La justice dans toute sa solennité. Avec un président, deux assesseurs, un procureur et un greffier, le tribunal pour enfants, qui statue sur les délits les plus graves et les récidives, donne une autre dimension à la justice des mineurs que le seul cabinet du juge. En théorie. Car Abel et Djo Djo n'ont pas l'air de trop s'en faire quand ils pénètrent dans la salle. Ils sont jugés pour trois affaires, survenues il y a plusieurs mois, dont l'une en commun : des coups portés à un autre adolescent à l'aide d'une grille d'égout. L'agression s'est soldée par leur arrestation, et quelques menaces de mort adressées aux policiers. « Pourquoi ? », demande simplement la présidente du tribunal. « Avant, avec Djo Djo, on s'influençait trop. Mais comme on dit, la violence résout pas les problèmes », récite Abel avec un air aussi concerné que s'il demandait du sel à table.
Djo Djo a frappé son prof
A ses côtés se tient Djo Djo, 16 ans, des boutons d'acné, un physique de grand dadais et un regard doux. Il y a dix mois, cela ne l'a pas empêché d'agresser un de ses profs. C'était au début d'un cours. Lui, « comme d'autres élèves », était convoqué chez le proviseur. « Le prof m'a dit d'y aller, mais je suis rentré quand même dans la classe. Il m'a attrapé par le col et m'a mis dehors. Alors je suis revenu et je l'ai frappé. » Résultat : un nez cassé, une opération sous anesthésie générale, trois jours d'hôpital et trente-cinq jours d'arrêt de travail.
« Vous avez déjà été condamné ? » demande la juge. « Oui », répond Djo Djo. Qui se trompe. Dans deux affaires antérieures, il a rencontré le juge, fait un travail de réparation, mais n'a pas encore été jugé. « Comme le ministère de l'Intérieur, les jeunes aimeraient que la justice aille plus vite, pour que ça se termine rapidement. Ils confondent le premier rendez-vous, qui s'accompagne souvent de mesures éducatives, avec le jugement. Et ne comprennent pas que, dans leur intérêt, il faut un temps pour l'instruction et la réflexion entre le délit et le jugement », explique un éducateur.Après son acte, Djo Djo a été exclu de son collège, où il était en première année de CAP mécanique. Il n'en a pas retrouvé d'autre pour l'instant, mais aimerait reprendre en alternance.

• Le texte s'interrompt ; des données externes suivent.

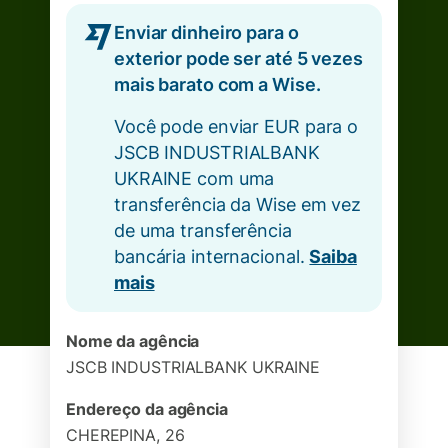
Enviar dinheiro para o
exterior pode ser até 5 vezes
mais barato com a Wise.
Você pode enviar EUR para o
JSCB INDUSTRIALBANK
UKRAINE com uma
transferência da Wise em vez
de uma transferência
bancária internacional.
Saiba
mais
Nome da agência
JSCB INDUSTRIALBANK UKRAINE
Endereço da agência
CHEREPINA, 26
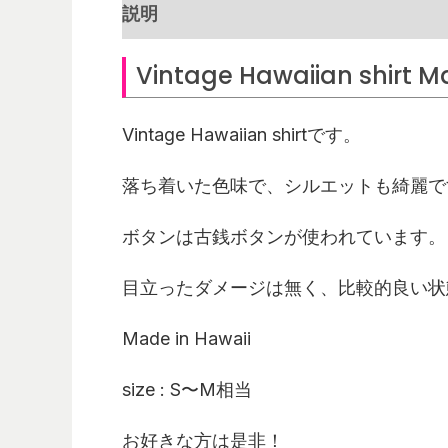
説明
レビュー (0)
Vintage Hawaiian shirt M
Vintage Hawaiian shirt
です。
落ち着いた色味で、シルエットも綺麗で
ボタンは古銭ボタンが使われています。
目立ったダメージは無く、比較的良い状
Made in Hawaii
size : S〜M相当
お好きな方は是非！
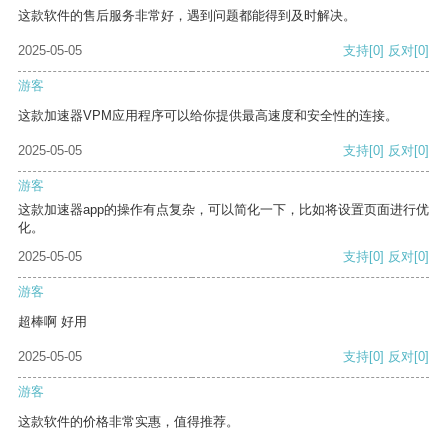
这款软件的售后服务非常好，遇到问题都能得到及时解决。
2025-05-05
支持
[0]
反对
[0]
游客
这款加速器VPM应用程序可以给你提供最高速度和安全性的连接。
2025-05-05
支持
[0]
反对
[0]
游客
这款加速器app的操作有点复杂，可以简化一下，比如将设置页面进行优
化。
2025-05-05
支持
[0]
反对
[0]
游客
超棒啊 好用
2025-05-05
支持
[0]
反对
[0]
游客
这款软件的价格非常实惠，值得推荐。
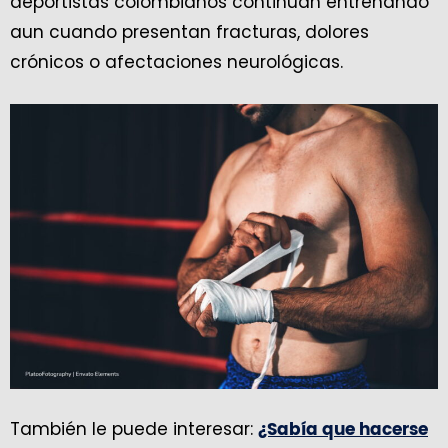
deportistas colombianos continúan entrenando
aun cuando presentan fracturas, dolores
crónicos o afectaciones neurológicas.
También le puede interesar:
¿Sabía que hacerse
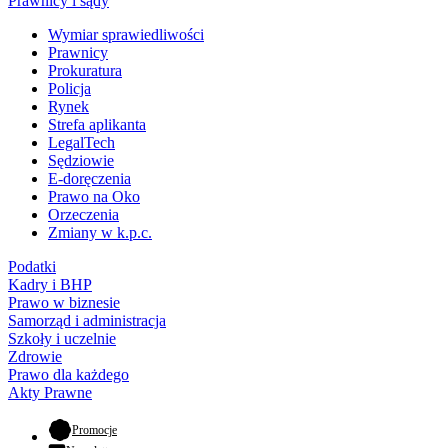
Prawnicy i sądy
Wymiar sprawiedliwości
Prawnicy
Prokuratura
Policja
Rynek
Strefa aplikanta
LegalTech
Sędziowie
E-doręczenia
Prawo na Oko
Orzeczenia
Zmiany w k.p.c.
Podatki
Kadry i BHP
Prawo w biznesie
Samorząd i administracja
Szkoły i uczelnie
Zdrowie
Prawo dla każdego
Akty Prawne
- otwiera się w nowej karcie
Promocje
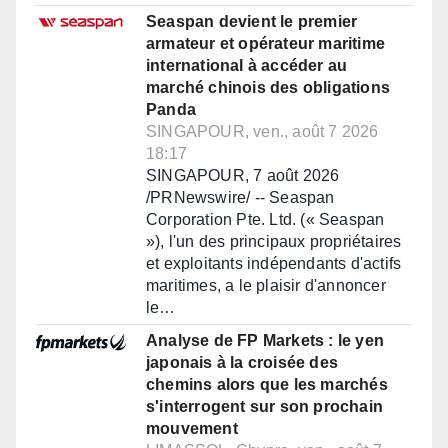
Seaspan devient le premier
armateur et opérateur maritime
international à accéder au
marché chinois des obligations
Panda
SINGAPOUR, ven., août 7 2026
18:17
SINGAPOUR, 7 août 2026
/PRNewswire/ -- Seaspan
Corporation Pte. Ltd. (« Seaspan
»), l'un des principaux propriétaires
et exploitants indépendants d'actifs
maritimes, a le plaisir d'annoncer
le…
Analyse de FP Markets : le yen
japonais à la croisée des
chemins alors que les marchés
s'interrogent sur son prochain
mouvement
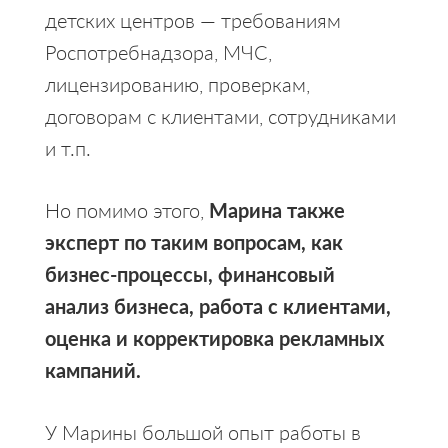
детских центров — требованиям
Роспотребнадзора, МЧС,
лицензированию, проверкам,
договорам с клиентами, сотрудниками
и т.п.
Но помимо этого,
Марина также
эксперт по таким вопросам, как
бизнес-процессы, финансовый
анализ бизнеса, работа с клиентами,
оценка и корректировка рекламных
кампаний.
У Марины большой опыт работы в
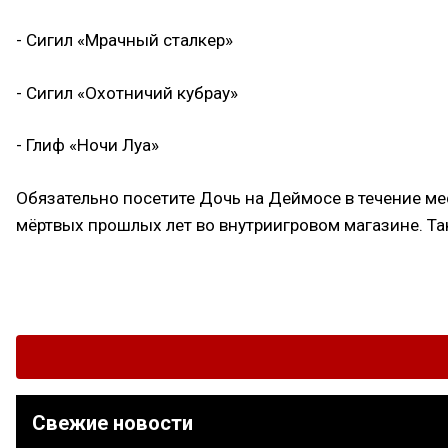
- Сигил «Мрачный сталкер»
- Сигил «Охотничий кубрау»
- Глиф «Ночи Луа»
Обязательно посетите Дочь на Деймосе в течение ме
мёртвых прошлых лет во внутриигровом магазине. Та
Свежие новости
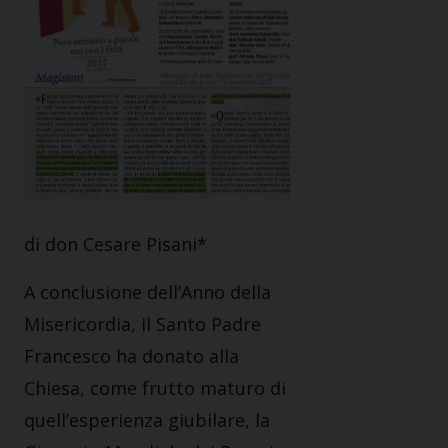
di don Cesare Pisani*
A conclusione dell’Anno della
Misericordia, il Santo Padre
Francesco ha donato alla
Chiesa, come frutto maturo di
quell’esperienza giubilare, la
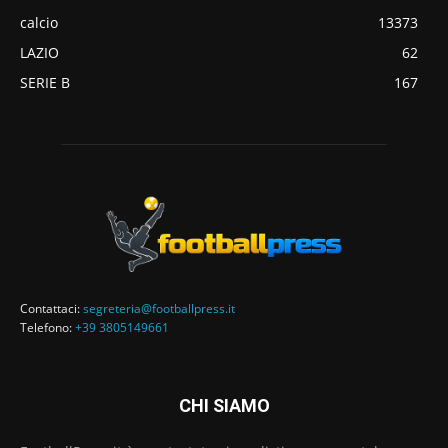
calcio
13373
LAZIO
62
SERIE B
167
Contattaci:
segreteria@footballpress.it
Telefono:
+39 3805149661
CHI SIAMO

Il a « collé des timbres » pendant une journée
L'éducateur qui le suit dans le cadre d'une mesure de réparation dans une autre affaire témoigne : « Il fait des choses satisfaisantes, mais il n'est pas constant. Et parfois, il devient très violent sans qu'on sache trop pourquoi. Il a toutefois très bien accompli sa mesure de réparation. » Qui consistait à « coller des timbres » pendant une journée, selon Djo Djo. Pour l'éducateur, c'est cependant positif. « Quand on lui propose des choses concrètes, il va au bout. »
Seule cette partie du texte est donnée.